What has happened to me? I feel a nervous twitch. I feel like I’m missing something, for two seconds I can’t remember what it is. It’s like that strange feeling when you know you got something you have to do but you can’t quite remember what it is. Then I realise, it’s the internet. My phone’s battery has died, it’s left me stranded on my own to ponder, check out my environment, in all honesty i feel a little lost.
I’m stood on a speeding commuter train heading out of London, internet-less. I’ve become so accustomed to being online all day, every day that I feel a little bit weird without my smart phone crutch. Maybe my brains starting to become wired a different way, looking to monitor, survey, respond every few minutes.
Notification Society
It’s a testament to the real-time nature of the Internet that being offline for longer than a day seems like I’ve missed out on so much. I even take my iPad to meetings these days as I’ve felt that coming back from a hours meeting means my inbox must be overflowing or 1000’s of notifications and tweets have come my way.
I’m known for having more tabs open on my browser than anyone can possibly make use of, but I’m switching, monitoring and responding. Such is the way of anyone using analytics or social media tools today. Twitter, Facebook, Google +, pInterest, two email accounts and Google analytics real-time all baying for attention and flashing with notifications.
Maybe the way we operate is changing? Changing into an online validation society? Nobody has ever really wanted to login to an empty inbox unless it’s a work email but now we don’t need to keep logging in as notifications flash up on iPads and android tablets or numbers update on social network browser tabs to let us know that they need our attention.
Craving that response
We crave the notification, we update our statuses and upload our photos for social validation via comments and likes/plus 1’s. We tweet and hope for responses, after all if no one responds you feel the opposite to when they do. You keep checking, over and over, surely someone will respond…?
When someone does reply you feel validated and get a minor buzz that’ll keep you posting and keep you checking. Google real-time analytics take things the next level as you monitor in real time the effects of your tweets. Why did no one click through to your website? You monitor users finding your website via keyword searches in search engines. It’s all in real-time and very addictive.
I’m in a routine of getting up and checking my notifications every morning, I can’t really remember what life was like without this constant monitoring. What was it like when you didn’t have that thought in your mind when you wake up that you had to do something, had to respond or check to something? Were we less stressed?

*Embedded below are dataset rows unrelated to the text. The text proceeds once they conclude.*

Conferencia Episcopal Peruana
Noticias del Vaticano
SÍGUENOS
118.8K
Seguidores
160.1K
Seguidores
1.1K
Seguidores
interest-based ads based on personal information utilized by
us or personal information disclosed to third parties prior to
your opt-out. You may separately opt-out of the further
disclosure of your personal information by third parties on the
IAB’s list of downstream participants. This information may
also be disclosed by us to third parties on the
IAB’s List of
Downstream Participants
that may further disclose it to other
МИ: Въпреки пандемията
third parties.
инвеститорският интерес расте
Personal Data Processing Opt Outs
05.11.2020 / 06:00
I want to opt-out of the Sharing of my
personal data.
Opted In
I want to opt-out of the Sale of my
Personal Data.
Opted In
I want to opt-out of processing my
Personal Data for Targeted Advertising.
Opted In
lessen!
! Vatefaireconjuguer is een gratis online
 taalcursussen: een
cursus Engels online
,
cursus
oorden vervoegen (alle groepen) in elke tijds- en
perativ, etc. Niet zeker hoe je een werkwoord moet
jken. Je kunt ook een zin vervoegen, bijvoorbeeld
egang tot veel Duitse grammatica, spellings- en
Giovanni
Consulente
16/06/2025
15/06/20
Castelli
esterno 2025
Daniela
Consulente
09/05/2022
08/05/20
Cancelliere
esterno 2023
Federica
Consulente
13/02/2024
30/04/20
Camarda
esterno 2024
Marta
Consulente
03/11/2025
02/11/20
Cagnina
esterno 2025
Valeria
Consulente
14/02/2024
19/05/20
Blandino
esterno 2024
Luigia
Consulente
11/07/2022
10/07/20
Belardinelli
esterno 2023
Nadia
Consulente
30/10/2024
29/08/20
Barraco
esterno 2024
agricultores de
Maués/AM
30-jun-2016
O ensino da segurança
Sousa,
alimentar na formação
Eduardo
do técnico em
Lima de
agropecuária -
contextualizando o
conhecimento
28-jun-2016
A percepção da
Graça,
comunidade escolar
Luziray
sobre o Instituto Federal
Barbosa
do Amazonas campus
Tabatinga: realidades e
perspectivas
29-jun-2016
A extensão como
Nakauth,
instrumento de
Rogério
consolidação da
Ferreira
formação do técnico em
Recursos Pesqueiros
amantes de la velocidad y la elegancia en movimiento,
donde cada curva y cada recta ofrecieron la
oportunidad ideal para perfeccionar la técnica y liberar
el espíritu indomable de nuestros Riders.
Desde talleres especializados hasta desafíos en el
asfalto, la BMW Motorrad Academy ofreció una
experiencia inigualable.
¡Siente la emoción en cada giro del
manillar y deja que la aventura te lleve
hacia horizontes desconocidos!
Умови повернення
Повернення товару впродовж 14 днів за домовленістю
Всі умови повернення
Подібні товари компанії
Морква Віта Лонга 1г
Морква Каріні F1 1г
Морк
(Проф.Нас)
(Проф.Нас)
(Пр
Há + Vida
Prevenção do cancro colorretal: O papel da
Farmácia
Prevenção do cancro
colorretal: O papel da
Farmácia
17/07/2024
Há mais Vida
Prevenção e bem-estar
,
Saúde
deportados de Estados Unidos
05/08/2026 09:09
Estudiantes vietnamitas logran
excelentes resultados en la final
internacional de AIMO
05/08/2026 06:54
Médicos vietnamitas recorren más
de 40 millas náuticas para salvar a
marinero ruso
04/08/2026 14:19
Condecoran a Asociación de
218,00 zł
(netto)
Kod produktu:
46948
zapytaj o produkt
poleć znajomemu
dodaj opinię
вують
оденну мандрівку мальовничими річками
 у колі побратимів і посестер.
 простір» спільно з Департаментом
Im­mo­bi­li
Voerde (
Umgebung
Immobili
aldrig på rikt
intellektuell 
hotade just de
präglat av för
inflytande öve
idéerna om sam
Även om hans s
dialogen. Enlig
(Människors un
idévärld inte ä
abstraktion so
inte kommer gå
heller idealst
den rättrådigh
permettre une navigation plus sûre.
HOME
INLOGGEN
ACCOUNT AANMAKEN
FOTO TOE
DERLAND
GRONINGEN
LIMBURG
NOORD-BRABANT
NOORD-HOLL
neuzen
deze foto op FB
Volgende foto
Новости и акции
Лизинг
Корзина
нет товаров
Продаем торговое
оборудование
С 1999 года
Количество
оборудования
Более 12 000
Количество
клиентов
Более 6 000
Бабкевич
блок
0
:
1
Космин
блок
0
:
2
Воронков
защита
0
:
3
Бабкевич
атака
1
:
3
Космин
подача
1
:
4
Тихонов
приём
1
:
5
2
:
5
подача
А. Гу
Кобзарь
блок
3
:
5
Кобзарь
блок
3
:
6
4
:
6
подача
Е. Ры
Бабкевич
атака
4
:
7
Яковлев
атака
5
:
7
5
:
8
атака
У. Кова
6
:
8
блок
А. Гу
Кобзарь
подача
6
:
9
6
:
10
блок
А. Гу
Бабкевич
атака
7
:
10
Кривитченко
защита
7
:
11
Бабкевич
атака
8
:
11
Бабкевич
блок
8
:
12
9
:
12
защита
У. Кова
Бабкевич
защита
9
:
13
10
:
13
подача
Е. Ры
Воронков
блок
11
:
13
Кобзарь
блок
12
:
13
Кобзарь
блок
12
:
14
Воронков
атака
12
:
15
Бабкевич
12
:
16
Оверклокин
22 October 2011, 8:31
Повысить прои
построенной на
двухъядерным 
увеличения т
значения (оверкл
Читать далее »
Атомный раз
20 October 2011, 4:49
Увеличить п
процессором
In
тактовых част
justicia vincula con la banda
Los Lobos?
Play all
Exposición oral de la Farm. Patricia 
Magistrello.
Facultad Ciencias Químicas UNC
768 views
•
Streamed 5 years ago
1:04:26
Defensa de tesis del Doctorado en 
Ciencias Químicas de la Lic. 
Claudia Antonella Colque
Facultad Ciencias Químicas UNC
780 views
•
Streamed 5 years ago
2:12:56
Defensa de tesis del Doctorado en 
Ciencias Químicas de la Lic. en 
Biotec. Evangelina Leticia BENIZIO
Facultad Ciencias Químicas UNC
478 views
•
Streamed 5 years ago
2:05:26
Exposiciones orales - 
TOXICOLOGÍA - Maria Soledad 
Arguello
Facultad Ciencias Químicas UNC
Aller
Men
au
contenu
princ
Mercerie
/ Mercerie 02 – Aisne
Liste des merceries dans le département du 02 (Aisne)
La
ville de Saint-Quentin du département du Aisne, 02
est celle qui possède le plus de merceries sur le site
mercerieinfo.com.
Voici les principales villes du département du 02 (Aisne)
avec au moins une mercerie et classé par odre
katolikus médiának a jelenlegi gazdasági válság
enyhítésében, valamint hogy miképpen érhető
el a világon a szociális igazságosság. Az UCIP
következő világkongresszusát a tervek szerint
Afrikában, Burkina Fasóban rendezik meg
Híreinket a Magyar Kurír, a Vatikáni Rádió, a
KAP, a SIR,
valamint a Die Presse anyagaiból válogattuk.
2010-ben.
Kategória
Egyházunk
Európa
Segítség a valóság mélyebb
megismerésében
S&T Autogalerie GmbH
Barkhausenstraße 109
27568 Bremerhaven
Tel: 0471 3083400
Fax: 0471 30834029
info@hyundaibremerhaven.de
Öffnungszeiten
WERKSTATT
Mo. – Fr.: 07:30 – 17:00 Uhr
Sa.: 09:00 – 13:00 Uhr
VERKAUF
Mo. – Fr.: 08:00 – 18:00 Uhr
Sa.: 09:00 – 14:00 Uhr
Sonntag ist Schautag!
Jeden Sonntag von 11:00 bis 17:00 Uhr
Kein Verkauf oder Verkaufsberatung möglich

What effect is this having on our attention span?
Can we leave it behind?
After all this distraction in our lives shouldn’t travel be the best outlet of escapism to detox from the constant pressure to respond, check and monitor?
I’ve always been a believer in leaving technology behind when traveling, I even published an article about it – should I take my laptop traveling? Since then technology has evolved quite drastically, perhaps if I was to write the same article now I would be about smart phones and tablets rather than solely laptops.
Traveling should be about the experience but our constant need to being connected 24-7 could be damaging part of the beauty of traveling. Before I left for a two year wander around the globe I really wanted to get away from the constant connection to technology, at the time it was the constant staring at a computer screen all day and my mobile phone that I wanted to run away from. I wanted to travel to remote places knowing that in a way I was completely on my own with no connections, even if it was only for a week or two. There was a great sense of freedom.
Sometimes I do wonder how people travel yet seem to be online for more than 50% of the trip? Does this not degrade the travel experience to be sat behind a laptop screen or sat huddled in an Internet cafe when you should be out taking in the offline world? After all you travel so far to get there, it seems strange to hunt down WiFi just to get some social online validation.
Obviously some people are required to carry technology and to be online whilst they travel. Perhaps they earn a living by doing so. For these people there is little choice but for those traveling for leisure it does seem like there is a real opportunity to have a detox from their Internet intensive lives.
Technology is a wonderful tool, it helps us to communicate, educate, network, socialise and to have a voice, but how much is too much?
Would it hurt that much to leave it all behind you when you travel?